For the word "teltvirágú", find each line in the entries where it occurs and copy that line.

##### Data for this task #####

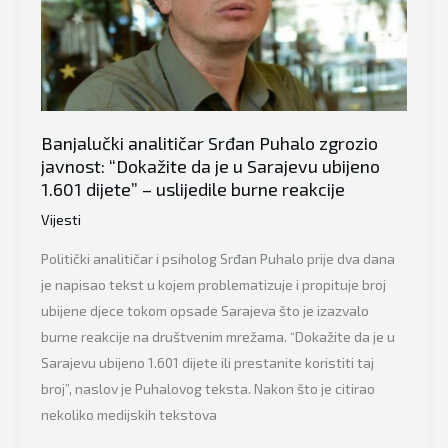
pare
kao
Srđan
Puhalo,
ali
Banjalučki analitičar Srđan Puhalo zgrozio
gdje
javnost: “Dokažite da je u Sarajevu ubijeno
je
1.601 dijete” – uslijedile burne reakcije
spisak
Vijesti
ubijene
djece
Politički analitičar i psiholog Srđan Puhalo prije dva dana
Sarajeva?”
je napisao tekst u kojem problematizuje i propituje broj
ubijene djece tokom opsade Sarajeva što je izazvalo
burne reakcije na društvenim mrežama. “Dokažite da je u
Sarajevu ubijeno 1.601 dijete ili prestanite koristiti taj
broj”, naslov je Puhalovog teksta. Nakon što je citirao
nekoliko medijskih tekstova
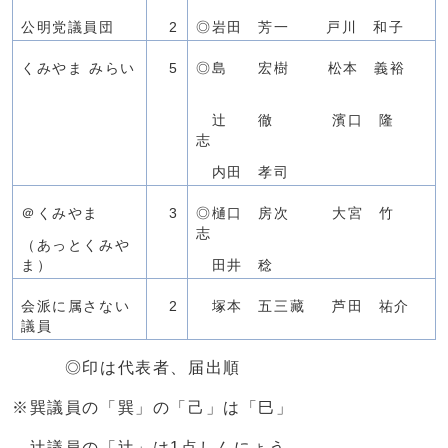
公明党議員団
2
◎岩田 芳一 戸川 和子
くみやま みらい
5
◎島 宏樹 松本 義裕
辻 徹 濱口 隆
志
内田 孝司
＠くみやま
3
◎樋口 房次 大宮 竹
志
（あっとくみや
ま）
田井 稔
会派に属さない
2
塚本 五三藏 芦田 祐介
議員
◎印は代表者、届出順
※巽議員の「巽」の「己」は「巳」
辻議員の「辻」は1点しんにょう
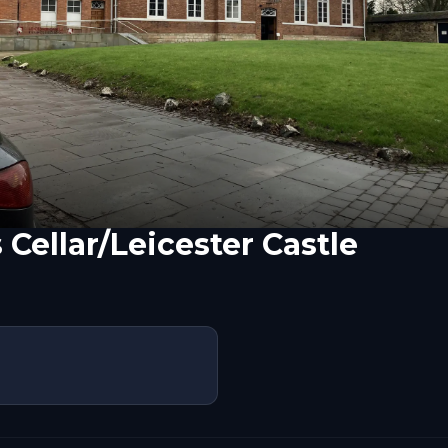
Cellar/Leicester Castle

#####
##### Data for this task #####

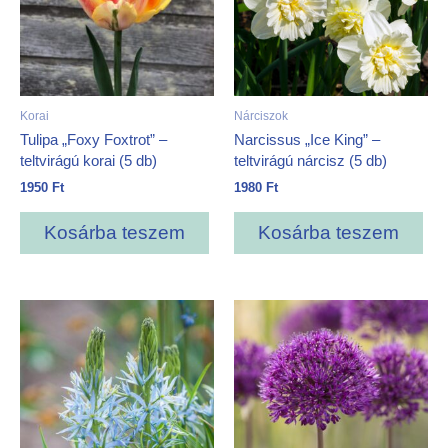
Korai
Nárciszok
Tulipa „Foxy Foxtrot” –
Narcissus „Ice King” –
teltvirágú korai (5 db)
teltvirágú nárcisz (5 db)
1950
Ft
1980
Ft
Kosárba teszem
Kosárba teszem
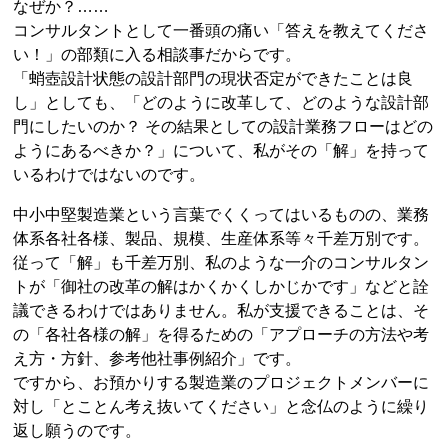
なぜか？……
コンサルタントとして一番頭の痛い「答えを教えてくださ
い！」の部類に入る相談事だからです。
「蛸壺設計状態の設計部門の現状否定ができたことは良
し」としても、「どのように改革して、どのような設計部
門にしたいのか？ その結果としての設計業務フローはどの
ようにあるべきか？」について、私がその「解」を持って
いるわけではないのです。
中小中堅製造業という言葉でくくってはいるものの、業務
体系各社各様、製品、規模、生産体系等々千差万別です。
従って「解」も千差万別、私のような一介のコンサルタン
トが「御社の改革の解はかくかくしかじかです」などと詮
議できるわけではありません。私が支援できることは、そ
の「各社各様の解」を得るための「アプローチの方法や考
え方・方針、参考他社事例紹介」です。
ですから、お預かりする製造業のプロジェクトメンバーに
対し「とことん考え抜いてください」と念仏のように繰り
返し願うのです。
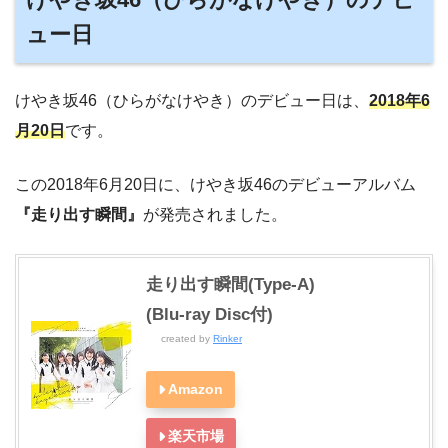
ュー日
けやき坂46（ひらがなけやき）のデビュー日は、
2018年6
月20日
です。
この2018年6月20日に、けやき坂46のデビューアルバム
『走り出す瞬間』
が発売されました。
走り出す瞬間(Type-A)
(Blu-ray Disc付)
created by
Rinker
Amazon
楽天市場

#####

Result of the exercise:
teltvirágú korai (5 db)
teltvirágú nárcisz (5 db)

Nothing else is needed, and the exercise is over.